Stored items from a collection:
BEGIN
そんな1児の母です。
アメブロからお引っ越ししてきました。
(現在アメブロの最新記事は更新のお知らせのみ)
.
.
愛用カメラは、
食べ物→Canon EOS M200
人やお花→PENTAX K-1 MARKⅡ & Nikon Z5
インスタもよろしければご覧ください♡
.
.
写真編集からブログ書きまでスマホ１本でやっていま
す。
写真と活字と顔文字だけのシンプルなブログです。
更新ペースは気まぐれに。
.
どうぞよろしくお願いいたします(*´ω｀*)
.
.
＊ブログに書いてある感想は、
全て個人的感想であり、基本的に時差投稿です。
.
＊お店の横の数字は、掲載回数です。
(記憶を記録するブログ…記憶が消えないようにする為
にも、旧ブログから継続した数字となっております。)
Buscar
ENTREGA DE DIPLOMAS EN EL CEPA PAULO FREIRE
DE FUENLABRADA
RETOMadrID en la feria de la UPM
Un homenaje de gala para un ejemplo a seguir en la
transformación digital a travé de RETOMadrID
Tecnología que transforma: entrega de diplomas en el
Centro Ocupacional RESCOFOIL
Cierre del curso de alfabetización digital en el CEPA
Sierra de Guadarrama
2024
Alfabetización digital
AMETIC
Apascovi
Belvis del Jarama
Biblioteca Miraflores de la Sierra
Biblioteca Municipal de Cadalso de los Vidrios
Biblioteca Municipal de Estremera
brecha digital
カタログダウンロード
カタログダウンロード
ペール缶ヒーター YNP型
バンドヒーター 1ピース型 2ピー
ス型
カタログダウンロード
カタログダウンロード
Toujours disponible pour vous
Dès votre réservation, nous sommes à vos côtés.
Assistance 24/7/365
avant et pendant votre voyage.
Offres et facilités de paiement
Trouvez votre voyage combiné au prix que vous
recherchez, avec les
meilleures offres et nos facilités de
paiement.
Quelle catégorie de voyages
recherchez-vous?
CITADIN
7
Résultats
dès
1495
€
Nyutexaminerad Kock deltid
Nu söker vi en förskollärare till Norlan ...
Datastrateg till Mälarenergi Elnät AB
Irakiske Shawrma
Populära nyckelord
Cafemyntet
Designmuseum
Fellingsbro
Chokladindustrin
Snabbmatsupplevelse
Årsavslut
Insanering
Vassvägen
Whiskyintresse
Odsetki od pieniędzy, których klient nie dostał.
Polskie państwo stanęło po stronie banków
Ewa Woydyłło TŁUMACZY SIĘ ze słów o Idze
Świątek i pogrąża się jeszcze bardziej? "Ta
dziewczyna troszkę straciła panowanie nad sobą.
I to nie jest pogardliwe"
END
BEGIN
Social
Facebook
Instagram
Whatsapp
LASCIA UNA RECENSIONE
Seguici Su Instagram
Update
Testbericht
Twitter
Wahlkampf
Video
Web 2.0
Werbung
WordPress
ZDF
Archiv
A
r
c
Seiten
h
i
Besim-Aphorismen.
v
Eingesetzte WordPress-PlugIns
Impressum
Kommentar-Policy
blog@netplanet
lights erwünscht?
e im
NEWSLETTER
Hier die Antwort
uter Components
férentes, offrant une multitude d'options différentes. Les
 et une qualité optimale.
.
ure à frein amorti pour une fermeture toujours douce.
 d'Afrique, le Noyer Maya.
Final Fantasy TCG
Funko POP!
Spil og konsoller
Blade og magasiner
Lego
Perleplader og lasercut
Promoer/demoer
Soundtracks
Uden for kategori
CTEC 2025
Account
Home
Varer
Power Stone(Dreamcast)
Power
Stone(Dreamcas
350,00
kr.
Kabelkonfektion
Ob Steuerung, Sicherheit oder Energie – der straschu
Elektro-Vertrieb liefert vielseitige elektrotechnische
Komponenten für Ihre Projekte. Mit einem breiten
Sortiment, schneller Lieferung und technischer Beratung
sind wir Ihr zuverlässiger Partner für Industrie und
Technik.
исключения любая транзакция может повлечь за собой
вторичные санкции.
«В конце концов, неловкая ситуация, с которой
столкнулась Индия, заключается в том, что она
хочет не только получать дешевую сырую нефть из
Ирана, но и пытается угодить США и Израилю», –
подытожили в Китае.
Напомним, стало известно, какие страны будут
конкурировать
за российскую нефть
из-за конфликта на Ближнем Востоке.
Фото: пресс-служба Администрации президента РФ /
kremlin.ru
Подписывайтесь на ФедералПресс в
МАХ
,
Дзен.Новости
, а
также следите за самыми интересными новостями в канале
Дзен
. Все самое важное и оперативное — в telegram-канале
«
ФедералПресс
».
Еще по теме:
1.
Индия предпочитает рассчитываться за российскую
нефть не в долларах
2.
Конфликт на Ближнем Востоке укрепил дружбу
END
### Description of the task
Each line above from the one with "Power Stone(Dreamcast)" up to and including the one with "Конфликт на Ближнем Востоке укрепил дружбу" must be set down exactly, and no line outside that span may appear.

### The answer
Power Stone(Dreamcast)
Power
Stone(Dreamcas
350,00
kr.
Kabelkonfektion
Ob Steuerung, Sicherheit oder Energie – der straschu
Elektro-Vertrieb liefert vielseitige elektrotechnische
Komponenten für Ihre Projekte. Mit einem breiten
Sortiment, schneller Lieferung und technischer Beratung
sind wir Ihr zuverlässiger Partner für Industrie und
Technik.
исключения любая транзакция может повлечь за собой
вторичные санкции.
«В конце концов, неловкая ситуация, с которой
столкнулась Индия, заключается в том, что она
хочет не только получать дешевую сырую нефть из
Ирана, но и пытается угодить США и Израилю», –
подытожили в Китае.
Напомним, стало известно, какие страны будут
конкурировать
за российскую нефть
из-за конфликта на Ближнем Востоке.
Фото: пресс-служба Администрации президента РФ /
kremlin.ru
Подписывайтесь на ФедералПресс в
МАХ
,
Дзен.Новости
, а
также следите за самыми интересными новостями в канале
Дзен
. Все самое важное и оперативное — в telegram-канале
«
ФедералПресс
».
Еще по теме:
1.
Индия предпочитает рассчитываться за российскую
нефть не в долларах
2.
Конфликт на Ближнем Востоке укрепил дружбу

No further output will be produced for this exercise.